Asisten Administrasi Umum (Asda III) Sekretariat Daerah Kabupaten Bekasi, Iis Sandra Yanti, menyebut pembangunan fisik belum bisa direalisasikan karena masih harus melalui tahapan pembahasan anggaran dan administrasi.
“Triwulan pertama diprioritaskan untuk belanja rutin dan mengikat, seperti listrik, air, BBM operasional, Alokasi Dana Desa, bagi hasil pajak, dan bagi hasil retribusi,” kata Iis, Senin (9/2/2026).
Selain belanja rutin, awal tahun anggaran juga dibebani kewajiban penyusunan laporan-laporan regulatif. Pemerintah daerah harus menuntaskan Laporan Keterangan Pertanggungjawaban (LKPJ), Laporan Penyelenggaraan Pemerintahan Daerah (LPPD), serta Laporan Kinerja Instansi Pemerintah (LKIP) yang secara aturan diselesaikan pada triwulan pertama.
Kondisi ini kontras dengan narasi percepatan pembangunan yang kerap disampaikan pemerintah daerah.
Bahkan berseberangan dengan visi-misi pasangan Ade Kuswara Kunang–Asep Surya Atmaja saat Pilkada 2024, yang menjanjikan kebangkitan infrastruktur sebagai tulang punggung kesejahteraan masyarakat Bekasi.
Masalah pembangunan tak berhenti di soal waktu. Kapasitas fiskal daerah juga tengah menyusut. Dana transfer dari pemerintah pusat ke Kabupaten Bekasi tercatat turun hingga Rp600 miliar. Penurunan tersebut tidak diimbangi dengan kinerja pendapatan asli daerah (PAD).
Hingga tutup buku 31 Desember 2025, PAD Kabupaten Bekasi hanya mencapai Rp3,64 triliun dari target lebih dari Rp4,1 triliun, atau sekitar 87,43 persen. Capaian ini semakin mempersempit ruang fiskal pemerintah daerah untuk mendorong pembangunan, khususnya infrastruktur yang membutuhkan pembiayaan besar.
Ketua Komisi III DPRD Kabupaten Bekasi, Rudy Rafly, menilai keputusan menunda pembangunan hingga triwulan ketiga sebagai langkah yang merugikan masyarakat. Menurutnya, warga justru harus menunggu lebih lama untuk merasakan hasil pembangunan, terutama infrastruktur dasar seperti jalan dan pengendalian banjir.
“Yang menjadi persoalan tentu saja masyarakat yang berhak merasakan pembangunan itu menjadi tertunda,” kata Rudy.
Politikus Partai Golkar itu juga mengingatkan risiko penurunan kualitas proyek apabila pembangunan dipadatkan di akhir tahun anggaran. Proyek yang dikerjakan terburu-buru berpotensi minim perencanaan dan pengawasan.

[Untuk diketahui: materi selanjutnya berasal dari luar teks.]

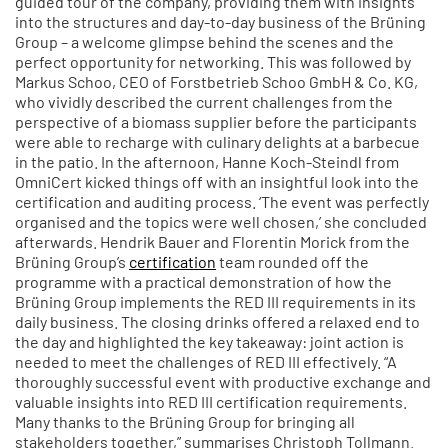
guided tour of the company, providing them with insights
into the structures and day-to-day business of the Brüning
Group – a welcome glimpse behind the scenes and the
perfect opportunity for networking. This was followed by
Markus Schoo, CEO of Forstbetrieb Schoo GmbH & Co. KG,
who vividly described the current challenges from the
perspective of a biomass supplier before the participants
were able to recharge with culinary delights at a barbecue
in the patio. In the afternoon, Hanne Koch-Steindl from
OmniCert kicked things off with an insightful look into the
certification and auditing process. ‘The event was perfectly
organised and the topics were well chosen,’ she concluded
afterwards. Hendrik Bauer and Florentin Morick from the
Brüning Group’s
certification
team rounded off the
programme with a practical demonstration of how the
Brüning Group implements the RED III requirements in its
daily business. The closing drinks offered a relaxed end to
the day and highlighted the key takeaway: joint action is
needed to meet the challenges of RED III effectively. “A
thoroughly successful event with productive exchange and
valuable insights into RED III certification requirements.
Many thanks to the Brüning Group for bringing all
stakeholders together,” summarises Christoph Tollmann.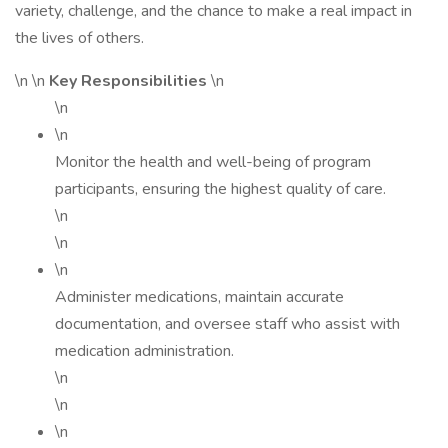
variety, challenge, and the chance to make a real impact in
the lives of others.
\n \n
Key Responsibilities
\n
\n
\n
Monitor the health and well-being of program
participants, ensuring the highest quality of care.
\n
\n
\n
Administer medications, maintain accurate
documentation, and oversee staff who assist with
medication administration.
\n
\n
\n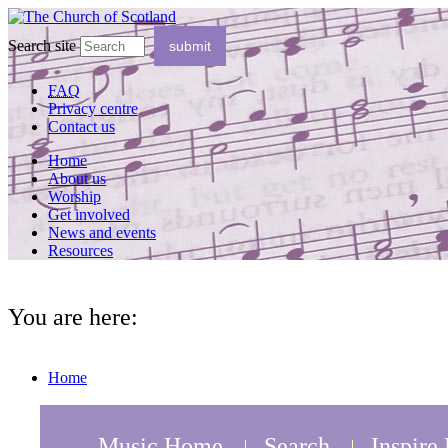
Search site
FAQ
Privacy centre
Contact us
Home
About us
Worship
Get involved
News and events
Resources
You are here:
Home
Music Home
Search
Inspire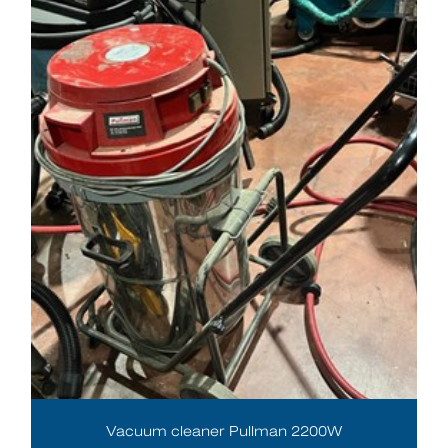
Vacuum cleaner Pullman 2200W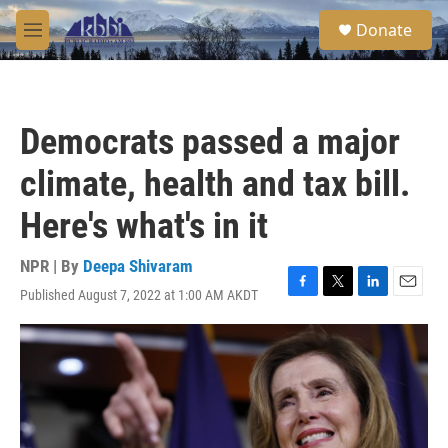
Skip to main content
S
Donate
e
M
a
e
r
n
c
u
h
Democrats passed a major
u
e
climate, health and tax bill.
r
y
Here's what's in it
NPR | By
Deepa Shivaram
Published August 7, 2022 at 1:00 AM AKDT
F
T
L
E
a
w
i
m
c
i
n
a
e
t
k
i
b
t
e
l
o
e
d
o
r
I
k
n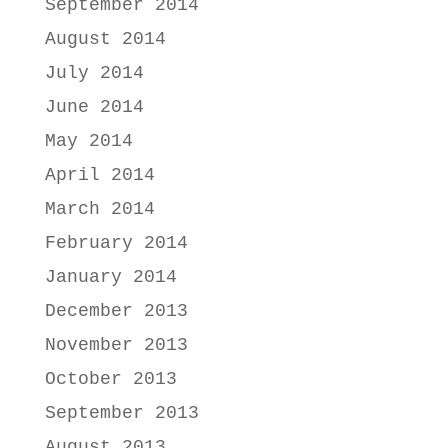
September 2014
August 2014
July 2014
June 2014
May 2014
April 2014
March 2014
February 2014
January 2014
December 2013
November 2013
October 2013
September 2013
August 2013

“Pembangunan itu perlu waktu, tidak langsung jadi. Ada prosesnya. Kalau dikerjakan di triwulan ketiga, apalagi keempat, sangat berpotensi terjadi masalah. Pekerjaan menjadi terburu-buru dan kualitasnya terganggu,” ujarnya.
Dengan kombinasi persoalan hukum, tekanan fiskal, dan pola belanja yang defensif, pembangunan infrastruktur Kabupaten Bekasi kini berada dalam situasi terjepit. Sementara banjir dan kerusakan infrastruktur terus berulang, pemerintah daerah masih harus bergulat dengan keterbatasan ruang gerak kebijakan.
Ikuti Kami di GOOGLE NEWS
Simak berita seputar Bekasi di ponselmu. Pilih saluran andalanmu akses berita Gobekasi.id WhatsApp Channel : https://whatsapp.com/channel/0029VarakafA2pLDBBYbP32t. Pastikan kamu sudah install aplikasi WhatsApp ya.
(Sufi P.A)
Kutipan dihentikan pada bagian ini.